Could you give every record again, exactly as it reads?

DATA EXTRACT Block Start

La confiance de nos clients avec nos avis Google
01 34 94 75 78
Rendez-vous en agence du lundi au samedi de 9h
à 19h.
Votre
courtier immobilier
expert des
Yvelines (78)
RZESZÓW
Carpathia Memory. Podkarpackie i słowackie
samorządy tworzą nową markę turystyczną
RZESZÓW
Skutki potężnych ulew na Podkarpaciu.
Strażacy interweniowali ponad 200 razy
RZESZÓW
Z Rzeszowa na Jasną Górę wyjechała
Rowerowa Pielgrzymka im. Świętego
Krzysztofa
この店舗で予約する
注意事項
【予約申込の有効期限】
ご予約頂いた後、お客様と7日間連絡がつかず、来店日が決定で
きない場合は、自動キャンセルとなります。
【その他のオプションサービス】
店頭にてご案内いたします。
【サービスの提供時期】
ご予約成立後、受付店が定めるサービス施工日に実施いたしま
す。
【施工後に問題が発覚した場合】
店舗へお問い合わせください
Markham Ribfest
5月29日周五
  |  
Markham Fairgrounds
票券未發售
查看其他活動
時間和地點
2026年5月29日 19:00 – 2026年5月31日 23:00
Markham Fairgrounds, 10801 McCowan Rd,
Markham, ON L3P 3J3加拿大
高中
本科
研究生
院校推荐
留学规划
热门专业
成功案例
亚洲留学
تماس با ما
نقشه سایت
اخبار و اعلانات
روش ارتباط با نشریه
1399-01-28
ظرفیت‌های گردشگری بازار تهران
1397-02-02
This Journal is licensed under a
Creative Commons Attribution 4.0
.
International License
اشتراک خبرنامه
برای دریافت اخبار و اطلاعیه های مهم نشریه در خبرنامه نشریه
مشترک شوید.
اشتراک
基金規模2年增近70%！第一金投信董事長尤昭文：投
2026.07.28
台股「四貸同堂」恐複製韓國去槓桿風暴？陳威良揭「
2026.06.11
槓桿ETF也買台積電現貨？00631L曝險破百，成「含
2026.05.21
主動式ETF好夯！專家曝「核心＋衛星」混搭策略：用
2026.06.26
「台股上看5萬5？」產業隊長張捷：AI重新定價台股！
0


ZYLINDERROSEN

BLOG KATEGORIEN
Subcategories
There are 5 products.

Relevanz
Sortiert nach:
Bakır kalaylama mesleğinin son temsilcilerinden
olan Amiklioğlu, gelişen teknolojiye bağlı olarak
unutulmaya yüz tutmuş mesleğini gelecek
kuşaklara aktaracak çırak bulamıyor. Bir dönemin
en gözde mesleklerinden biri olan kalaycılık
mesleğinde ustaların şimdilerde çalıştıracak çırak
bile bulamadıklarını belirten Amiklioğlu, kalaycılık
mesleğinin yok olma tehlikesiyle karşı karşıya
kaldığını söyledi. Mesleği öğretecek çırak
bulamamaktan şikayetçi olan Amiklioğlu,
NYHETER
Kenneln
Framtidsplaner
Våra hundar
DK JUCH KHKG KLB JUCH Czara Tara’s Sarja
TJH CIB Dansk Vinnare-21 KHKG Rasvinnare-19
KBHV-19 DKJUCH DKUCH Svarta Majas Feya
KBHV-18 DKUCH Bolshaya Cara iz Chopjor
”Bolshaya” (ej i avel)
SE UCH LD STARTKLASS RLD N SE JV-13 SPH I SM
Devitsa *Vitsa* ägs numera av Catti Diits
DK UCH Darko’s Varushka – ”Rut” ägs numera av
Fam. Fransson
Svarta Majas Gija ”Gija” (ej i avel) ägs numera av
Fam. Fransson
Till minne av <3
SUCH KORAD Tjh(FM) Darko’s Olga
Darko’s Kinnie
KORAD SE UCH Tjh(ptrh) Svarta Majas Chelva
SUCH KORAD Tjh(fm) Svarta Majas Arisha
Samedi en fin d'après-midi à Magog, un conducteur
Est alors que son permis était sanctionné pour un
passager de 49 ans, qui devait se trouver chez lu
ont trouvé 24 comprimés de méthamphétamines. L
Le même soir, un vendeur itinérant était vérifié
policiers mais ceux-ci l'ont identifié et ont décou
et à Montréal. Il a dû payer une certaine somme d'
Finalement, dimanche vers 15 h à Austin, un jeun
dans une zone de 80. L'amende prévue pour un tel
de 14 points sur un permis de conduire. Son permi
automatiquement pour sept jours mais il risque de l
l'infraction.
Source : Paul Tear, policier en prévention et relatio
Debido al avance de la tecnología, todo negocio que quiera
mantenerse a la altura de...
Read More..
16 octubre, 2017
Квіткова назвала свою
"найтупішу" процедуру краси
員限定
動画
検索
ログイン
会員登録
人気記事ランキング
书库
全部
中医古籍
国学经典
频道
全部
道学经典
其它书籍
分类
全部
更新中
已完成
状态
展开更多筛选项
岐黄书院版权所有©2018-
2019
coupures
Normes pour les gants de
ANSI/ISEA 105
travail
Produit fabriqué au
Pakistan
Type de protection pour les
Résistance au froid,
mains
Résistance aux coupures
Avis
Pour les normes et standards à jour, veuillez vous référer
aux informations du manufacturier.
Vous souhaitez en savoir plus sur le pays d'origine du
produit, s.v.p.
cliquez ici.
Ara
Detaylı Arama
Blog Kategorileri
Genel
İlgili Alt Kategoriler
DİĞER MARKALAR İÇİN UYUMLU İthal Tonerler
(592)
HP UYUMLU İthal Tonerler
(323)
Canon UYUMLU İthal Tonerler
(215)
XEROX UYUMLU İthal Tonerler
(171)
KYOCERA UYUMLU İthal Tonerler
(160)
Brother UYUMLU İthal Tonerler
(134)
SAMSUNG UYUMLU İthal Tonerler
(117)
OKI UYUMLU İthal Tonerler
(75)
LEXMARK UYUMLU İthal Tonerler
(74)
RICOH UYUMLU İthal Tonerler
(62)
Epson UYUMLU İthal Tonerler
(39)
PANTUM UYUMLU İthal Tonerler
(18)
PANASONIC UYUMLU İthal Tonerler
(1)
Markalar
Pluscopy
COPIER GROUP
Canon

DATA EXTRACT Block End

• **REPLY**:
La confiance de nos clients avec nos avis Google
01 34 94 75 78
Rendez-vous en agence du lundi au samedi de 9h
à 19h.
Votre
courtier immobilier
expert des
Yvelines (78)
RZESZÓW
Carpathia Memory. Podkarpackie i słowackie
samorządy tworzą nową markę turystyczną
RZESZÓW
Skutki potężnych ulew na Podkarpaciu.
Strażacy interweniowali ponad 200 razy
RZESZÓW
Z Rzeszowa na Jasną Górę wyjechała
Rowerowa Pielgrzymka im. Świętego
Krzysztofa
この店舗で予約する
注意事項
【予約申込の有効期限】
ご予約頂いた後、お客様と7日間連絡がつかず、来店日が決定で
きない場合は、自動キャンセルとなります。
【その他のオプションサービス】
店頭にてご案内いたします。
【サービスの提供時期】
ご予約成立後、受付店が定めるサービス施工日に実施いたしま
す。
【施工後に問題が発覚した場合】
店舗へお問い合わせください
Markham Ribfest
5月29日周五
  |  
Markham Fairgrounds
票券未發售
查看其他活動
時間和地點
2026年5月29日 19:00 – 2026年5月31日 23:00
Markham Fairgrounds, 10801 McCowan Rd,
Markham, ON L3P 3J3加拿大
高中
本科
研究生
院校推荐
留学规划
热门专业
成功案例
亚洲留学
تماس با ما
نقشه سایت
اخبار و اعلانات
روش ارتباط با نشریه
1399-01-28
ظرفیت‌های گردشگری بازار تهران
1397-02-02
This Journal is licensed under a
Creative Commons Attribution 4.0
.
International License
اشتراک خبرنامه
برای دریافت اخبار و اطلاعیه های مهم نشریه در خبرنامه نشریه
مشترک شوید.
اشتراک
基金規模2年增近70%！第一金投信董事長尤昭文：投
2026.07.28
台股「四貸同堂」恐複製韓國去槓桿風暴？陳威良揭「
2026.06.11
槓桿ETF也買台積電現貨？00631L曝險破百，成「含
2026.05.21
主動式ETF好夯！專家曝「核心＋衛星」混搭策略：用
2026.06.26
「台股上看5萬5？」產業隊長張捷：AI重新定價台股！
0


ZYLINDERROSEN

BLOG KATEGORIEN
Subcategories
There are 5 products.

Relevanz
Sortiert nach:
Bakır kalaylama mesleğinin son temsilcilerinden
olan Amiklioğlu, gelişen teknolojiye bağlı olarak
unutulmaya yüz tutmuş mesleğini gelecek
kuşaklara aktaracak çırak bulamıyor. Bir dönemin
en gözde mesleklerinden biri olan kalaycılık
mesleğinde ustaların şimdilerde çalıştıracak çırak
bile bulamadıklarını belirten Amiklioğlu, kalaycılık
mesleğinin yok olma tehlikesiyle karşı karşıya
kaldığını söyledi. Mesleği öğretecek çırak
bulamamaktan şikayetçi olan Amiklioğlu,
NYHETER
Kenneln
Framtidsplaner
Våra hundar
DK JUCH KHKG KLB JUCH Czara Tara’s Sarja
TJH CIB Dansk Vinnare-21 KHKG Rasvinnare-19
KBHV-19 DKJUCH DKUCH Svarta Majas Feya
KBHV-18 DKUCH Bolshaya Cara iz Chopjor
”Bolshaya” (ej i avel)
SE UCH LD STARTKLASS RLD N SE JV-13 SPH I SM
Devitsa *Vitsa* ägs numera av Catti Diits
DK UCH Darko’s Varushka – ”Rut” ägs numera av
Fam. Fransson
Svarta Majas Gija ”Gija” (ej i avel) ägs numera av
Fam. Fransson
Till minne av <3
SUCH KORAD Tjh(FM) Darko’s Olga
Darko’s Kinnie
KORAD SE UCH Tjh(ptrh) Svarta Majas Chelva
SUCH KORAD Tjh(fm) Svarta Majas Arisha
Samedi en fin d'après-midi à Magog, un conducteur
Est alors que son permis était sanctionné pour un
passager de 49 ans, qui devait se trouver chez lu
ont trouvé 24 comprimés de méthamphétamines. L
Le même soir, un vendeur itinérant était vérifié
policiers mais ceux-ci l'ont identifié et ont décou
et à Montréal. Il a dû payer une certaine somme d'
Finalement, dimanche vers 15 h à Austin, un jeun
dans une zone de 80. L'amende prévue pour un tel
de 14 points sur un permis de conduire. Son permi
automatiquement pour sept jours mais il risque de l
l'infraction.
Source : Paul Tear, policier en prévention et relatio
Debido al avance de la tecnología, todo negocio que quiera
mantenerse a la altura de...
Read More..
16 octubre, 2017
Квіткова назвала свою
"найтупішу" процедуру краси
員限定
動画
検索
ログイン
会員登録
人気記事ランキング
书库
全部
中医古籍
国学经典
频道
全部
道学经典
其它书籍
分类
全部
更新中
已完成
状态
展开更多筛选项
岐黄书院版权所有©2018-
2019
coupures
Normes pour les gants de
ANSI/ISEA 105
travail
Produit fabriqué au
Pakistan
Type de protection pour les
Résistance au froid,
mains
Résistance aux coupures
Avis
Pour les normes et standards à jour, veuillez vous référer
aux informations du manufacturier.
Vous souhaitez en savoir plus sur le pays d'origine du
produit, s.v.p.
cliquez ici.
Ara
Detaylı Arama
Blog Kategorileri
Genel
İlgili Alt Kategoriler
DİĞER MARKALAR İÇİN UYUMLU İthal Tonerler
(592)
HP UYUMLU İthal Tonerler
(323)
Canon UYUMLU İthal Tonerler
(215)
XEROX UYUMLU İthal Tonerler
(171)
KYOCERA UYUMLU İthal Tonerler
(160)
Brother UYUMLU İthal Tonerler
(134)
SAMSUNG UYUMLU İthal Tonerler
(117)
OKI UYUMLU İthal Tonerler
(75)
LEXMARK UYUMLU İthal Tonerler
(74)
RICOH UYUMLU İthal Tonerler
(62)
Epson UYUMLU İthal Tonerler
(39)
PANTUM UYUMLU İthal Tonerler
(18)
PANASONIC UYUMLU İthal Tonerler
(1)
Markalar
Pluscopy
COPIER GROUP
Canon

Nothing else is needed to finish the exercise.